What are some of the lessons learned from India? Has the Kushaq required a completely different mindset approach?
We’ve been listening to the customers to understand what’s going on in the Indian market. Maybe in the past, we have not always paid too much attention or just enough attention to that. But we surely did, this time around. Look at the name ‘Kushaq’, that’s something which would have never happened in the old times. And now, we have an Indian name for a Skoda product on the ground, how about that?
Who are we (global team) to say what the discerning Indian customer wants, if not for the team on the ground? They’ve got to ask for help, but at the same time, they need the space to really build up a strong business on the ground, and, I think, this time around, they’ve been getting this right.
We can provide them with technology and help with certain aspects, but overall, business has to be pushed and run by our Indian colleagues, there’s no other way.
The Skoda team, by definition, is cost conscious. It’s almost in the DNA to find the best possible solution. So to transfer this into India now and combine it with a good knowledge of the market – what does a customer in India really want, or what is he/she looking for – and executing exactly that. That’s the key – it’s nothing more than the mindset and being able to listen.
Has the pandemic changed any plans in terms of volume forecasts or even model introductions?
India’s economy seems to have gone through a V-shaped recovery.

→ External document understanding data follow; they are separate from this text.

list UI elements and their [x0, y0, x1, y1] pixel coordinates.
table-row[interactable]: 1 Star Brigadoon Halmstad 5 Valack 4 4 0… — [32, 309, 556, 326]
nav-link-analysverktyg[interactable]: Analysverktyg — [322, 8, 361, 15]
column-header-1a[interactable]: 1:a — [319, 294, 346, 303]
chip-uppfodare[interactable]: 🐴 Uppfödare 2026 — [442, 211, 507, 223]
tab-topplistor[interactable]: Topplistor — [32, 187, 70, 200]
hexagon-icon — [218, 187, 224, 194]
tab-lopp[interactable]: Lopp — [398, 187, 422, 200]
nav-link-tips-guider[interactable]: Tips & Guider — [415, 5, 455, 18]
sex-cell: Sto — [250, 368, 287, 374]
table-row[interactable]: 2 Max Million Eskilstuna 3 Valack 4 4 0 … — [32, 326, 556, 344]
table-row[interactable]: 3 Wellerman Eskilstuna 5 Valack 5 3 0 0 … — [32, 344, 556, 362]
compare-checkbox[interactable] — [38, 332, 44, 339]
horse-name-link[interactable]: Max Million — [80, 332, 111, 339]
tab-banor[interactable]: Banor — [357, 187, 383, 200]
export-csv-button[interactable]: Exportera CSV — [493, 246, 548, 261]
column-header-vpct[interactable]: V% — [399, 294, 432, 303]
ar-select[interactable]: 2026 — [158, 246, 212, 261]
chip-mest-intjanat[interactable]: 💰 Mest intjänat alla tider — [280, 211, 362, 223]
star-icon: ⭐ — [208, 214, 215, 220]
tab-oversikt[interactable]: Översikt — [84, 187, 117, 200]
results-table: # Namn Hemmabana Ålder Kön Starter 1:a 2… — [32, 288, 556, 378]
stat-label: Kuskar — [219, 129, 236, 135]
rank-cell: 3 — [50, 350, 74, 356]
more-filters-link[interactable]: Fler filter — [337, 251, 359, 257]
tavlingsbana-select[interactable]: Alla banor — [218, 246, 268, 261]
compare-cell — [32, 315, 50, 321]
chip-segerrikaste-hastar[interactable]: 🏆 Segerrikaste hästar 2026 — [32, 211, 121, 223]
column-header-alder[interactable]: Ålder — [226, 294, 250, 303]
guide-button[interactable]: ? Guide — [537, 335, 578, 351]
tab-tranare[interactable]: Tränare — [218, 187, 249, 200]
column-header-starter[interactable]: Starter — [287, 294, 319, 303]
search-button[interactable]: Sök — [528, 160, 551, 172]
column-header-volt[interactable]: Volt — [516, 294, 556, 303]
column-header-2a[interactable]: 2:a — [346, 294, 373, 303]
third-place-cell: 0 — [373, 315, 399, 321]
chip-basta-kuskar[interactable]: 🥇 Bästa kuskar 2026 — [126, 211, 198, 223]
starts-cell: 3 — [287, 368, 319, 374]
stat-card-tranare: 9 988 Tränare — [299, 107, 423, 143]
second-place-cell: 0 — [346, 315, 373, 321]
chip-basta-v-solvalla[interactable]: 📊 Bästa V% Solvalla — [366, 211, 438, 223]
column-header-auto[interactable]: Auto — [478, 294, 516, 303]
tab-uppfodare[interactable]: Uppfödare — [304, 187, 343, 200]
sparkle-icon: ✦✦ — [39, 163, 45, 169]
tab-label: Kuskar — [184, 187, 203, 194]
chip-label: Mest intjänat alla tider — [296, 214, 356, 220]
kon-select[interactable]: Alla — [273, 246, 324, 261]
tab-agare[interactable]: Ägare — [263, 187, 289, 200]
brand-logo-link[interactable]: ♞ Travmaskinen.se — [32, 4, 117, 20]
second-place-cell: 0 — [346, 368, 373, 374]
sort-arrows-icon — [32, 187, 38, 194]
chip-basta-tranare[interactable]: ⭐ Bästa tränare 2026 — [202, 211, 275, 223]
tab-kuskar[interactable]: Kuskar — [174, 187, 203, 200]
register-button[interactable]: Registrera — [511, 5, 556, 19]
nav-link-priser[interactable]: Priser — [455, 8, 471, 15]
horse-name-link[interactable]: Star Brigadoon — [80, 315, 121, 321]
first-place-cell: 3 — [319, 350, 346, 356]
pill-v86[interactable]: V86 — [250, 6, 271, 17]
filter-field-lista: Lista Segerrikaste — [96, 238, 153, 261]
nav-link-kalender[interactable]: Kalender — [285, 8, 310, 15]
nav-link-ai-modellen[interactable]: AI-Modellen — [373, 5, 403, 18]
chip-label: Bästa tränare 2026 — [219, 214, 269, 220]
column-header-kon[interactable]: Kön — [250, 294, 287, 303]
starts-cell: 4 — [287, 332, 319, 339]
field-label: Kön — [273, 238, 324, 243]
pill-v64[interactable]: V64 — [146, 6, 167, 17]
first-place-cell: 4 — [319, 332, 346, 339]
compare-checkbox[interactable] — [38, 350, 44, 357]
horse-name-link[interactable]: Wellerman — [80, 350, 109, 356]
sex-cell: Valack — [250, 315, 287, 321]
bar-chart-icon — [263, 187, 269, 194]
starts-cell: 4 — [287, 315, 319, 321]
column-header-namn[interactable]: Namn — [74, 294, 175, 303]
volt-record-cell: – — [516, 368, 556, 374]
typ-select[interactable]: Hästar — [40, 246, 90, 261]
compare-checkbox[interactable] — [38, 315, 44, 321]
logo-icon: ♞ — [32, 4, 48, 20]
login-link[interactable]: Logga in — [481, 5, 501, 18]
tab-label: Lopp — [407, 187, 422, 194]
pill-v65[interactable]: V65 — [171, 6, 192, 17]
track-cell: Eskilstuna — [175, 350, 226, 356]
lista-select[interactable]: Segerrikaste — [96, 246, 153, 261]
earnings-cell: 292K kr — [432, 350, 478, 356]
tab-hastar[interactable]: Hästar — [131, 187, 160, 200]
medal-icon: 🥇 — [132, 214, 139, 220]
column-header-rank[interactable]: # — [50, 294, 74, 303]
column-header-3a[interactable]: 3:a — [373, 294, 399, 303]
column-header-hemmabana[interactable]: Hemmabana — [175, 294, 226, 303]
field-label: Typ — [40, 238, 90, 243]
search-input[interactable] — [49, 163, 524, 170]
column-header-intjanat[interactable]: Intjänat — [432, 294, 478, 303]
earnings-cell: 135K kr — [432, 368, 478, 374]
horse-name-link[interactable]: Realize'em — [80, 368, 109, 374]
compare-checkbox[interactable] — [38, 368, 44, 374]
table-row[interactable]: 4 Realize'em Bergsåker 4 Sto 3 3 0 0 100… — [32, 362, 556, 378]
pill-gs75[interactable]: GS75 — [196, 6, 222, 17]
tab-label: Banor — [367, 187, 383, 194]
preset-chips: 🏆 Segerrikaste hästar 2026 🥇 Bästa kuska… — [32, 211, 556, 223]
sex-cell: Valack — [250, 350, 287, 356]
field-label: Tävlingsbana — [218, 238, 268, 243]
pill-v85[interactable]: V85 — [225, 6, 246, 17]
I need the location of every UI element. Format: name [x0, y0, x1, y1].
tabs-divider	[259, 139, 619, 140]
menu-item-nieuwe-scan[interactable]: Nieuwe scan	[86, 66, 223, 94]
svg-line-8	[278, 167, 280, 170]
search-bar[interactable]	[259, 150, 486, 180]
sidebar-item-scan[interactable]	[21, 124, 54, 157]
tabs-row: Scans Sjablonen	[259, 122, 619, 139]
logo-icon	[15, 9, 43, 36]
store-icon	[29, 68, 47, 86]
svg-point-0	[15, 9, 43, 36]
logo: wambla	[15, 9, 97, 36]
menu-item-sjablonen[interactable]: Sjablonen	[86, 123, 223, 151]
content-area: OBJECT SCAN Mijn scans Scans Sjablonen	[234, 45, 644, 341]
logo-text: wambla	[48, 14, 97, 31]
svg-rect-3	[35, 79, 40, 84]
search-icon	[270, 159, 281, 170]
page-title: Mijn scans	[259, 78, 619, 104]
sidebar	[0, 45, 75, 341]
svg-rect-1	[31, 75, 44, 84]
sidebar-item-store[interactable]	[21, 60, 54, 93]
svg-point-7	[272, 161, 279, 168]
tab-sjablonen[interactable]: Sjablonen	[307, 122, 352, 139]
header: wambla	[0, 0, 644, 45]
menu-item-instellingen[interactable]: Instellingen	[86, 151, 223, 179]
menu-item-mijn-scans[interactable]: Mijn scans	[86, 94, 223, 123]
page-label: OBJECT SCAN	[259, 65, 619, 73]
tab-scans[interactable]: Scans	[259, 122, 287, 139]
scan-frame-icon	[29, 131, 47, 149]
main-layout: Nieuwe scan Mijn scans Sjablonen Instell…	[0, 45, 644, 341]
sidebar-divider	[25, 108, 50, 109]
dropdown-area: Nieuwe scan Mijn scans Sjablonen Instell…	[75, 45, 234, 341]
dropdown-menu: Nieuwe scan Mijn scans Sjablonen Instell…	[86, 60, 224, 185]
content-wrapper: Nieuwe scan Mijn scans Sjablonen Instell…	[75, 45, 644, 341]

It has obviously been difficult for our teams to travel. But they have made the best of it, and it gave the team on the ground a lot more responsibility to handle stuff. You don’t need a Czech or German to fly in for everything. So it’s a good thing to transfer more responsibility.
And we managed to still stick with our plans. We’ve also not taken out volume. There’s tremendous growth potential in India. So we are very positive and we believe that with the current product line-up, and with the models that we are now going to bring into the market, it will materialise.
The core of the market is really below the Kushaq, but there are very high barriers to entry for that. Is that something you would keep looking at, even something like hatchbacks?
It’s a tough area to get into. From a business case point of view, it’s very tough to calculate. I wouldn’t say it’s impossible, but we have to get these (India 2.0 models) on the road now. We have to show the world that what we have put together will turn this thing into the right direction for all of us. And then, more options are surely possible, but let’s see. For now, it’s too early to say. This (hatchback) territory is a tough territory.
At some point, would Skoda take charge of IC engine development within the VW Group for certain key markets like India?
We already have control of MPI engines within the Group. If we need to take over some more responsibility for the Group, then sure. So we could take over TSI, it’s just a matter of whether it makes sense and when does it make sense. We’ll be fighting for any kind of technology takeover within the Group because we believe we can do it maybe a little bit cheaper, more clever.
Going forwards, what is Skoda’s role in diesels?
The world is rapidly moving away from diesel. In small cars, specifically with TSI engines, you can’t really justify diesel anymore. Unfortunately, despite all the reasons that we know, it’s not going to come back.
Where does electrification come on Skoda’s list of priorities for India?
Electric mobility needs a policy change, otherwise it’s not possible to do it by just a neutral business case yet. We are ready, if India is ready. If there’s a policy focus to move more towards electric mobility, then we’re happy to. I’d say, right now, in the next one-three years, that’s probably not the priority.
Even with Volkswagen, do you have enough volume to meet the cost and localisation targets? Will you be pushing exports?
We will use our India plant capacity not only domestically, but also for export opportunities, right in the beginning. The Kushaq is a brilliant product that can be used in other regions as well. We are now responsible for the regions of North Africa and Russia within the Volkswagen Group; plus we can also think about exports to other regions, like the Middle East and ASEAN.
India is a very brutal market as far as cost efficiencies go. Is maximum localisation the key?
Localisation is key. But from a technology point of view, not everything needs to be localised. Obviously you need to localise the majority of the variants, but if you want to localise every single engine, gearbox, variant and option in a vehicle, that’s not cost efficient. You have to rely on global value chains.
What I keep saying is that India mustn’t be afraid of the rest of the world. Usually you guys should play a much bigger role in being part of the global manufacturing footprint of any OEM, and not only talking localisation in India for India. We want to utilise this asset that we have in Pune to the maximum. We have suppliers that have localised certain parts and we need those parts to also be shipped to other countries and then, we are in a global game. In return, you might have to import some variant that doesn’t make sense to localise, or maybe even a technology that is not going to survive over the next five-six years.
What is your sense on possible partnerships? Would you be open to alliances and platform sharing with other companies?
Yes, for sure, we are, but it has to make sense and it’s got to be meaningful. We always look at opportunities, but right now, there’s nothing in the books.
Would Skoda ever be open to sharing powertrains from other OEMs, or even giving its TSI technology to other OEMs?
It is possible. If it makes sense, no problem.